◆ WHAT THE EXERCISE ASKS ◆
A verbatim transcript of the data below is required, images omitted.

◆ RAW DATA ◆
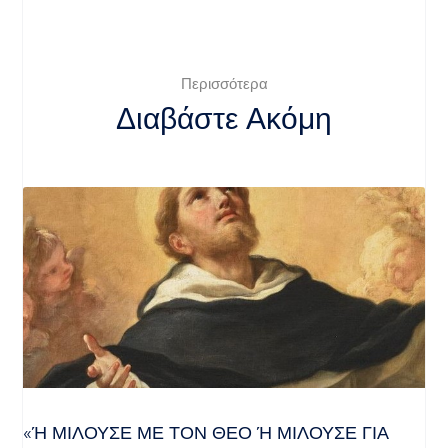
Περισσότερα
Διαβάστε Ακόμη
«Ή ΜΙΛΟΎΣΕ ΜΕ ΤΟΝ ΘΕΌ Ή ΜΙΛΟΎΣΕ ΓΙΑ ΤΟ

◆ EXERCISE RESPONSE ◆
Περισσότερα
Διαβάστε Ακόμη
«Ή ΜΙΛΟΎΣΕ ΜΕ ΤΟΝ ΘΕΌ Ή ΜΙΛΟΎΣΕ ΓΙΑ ΤΟ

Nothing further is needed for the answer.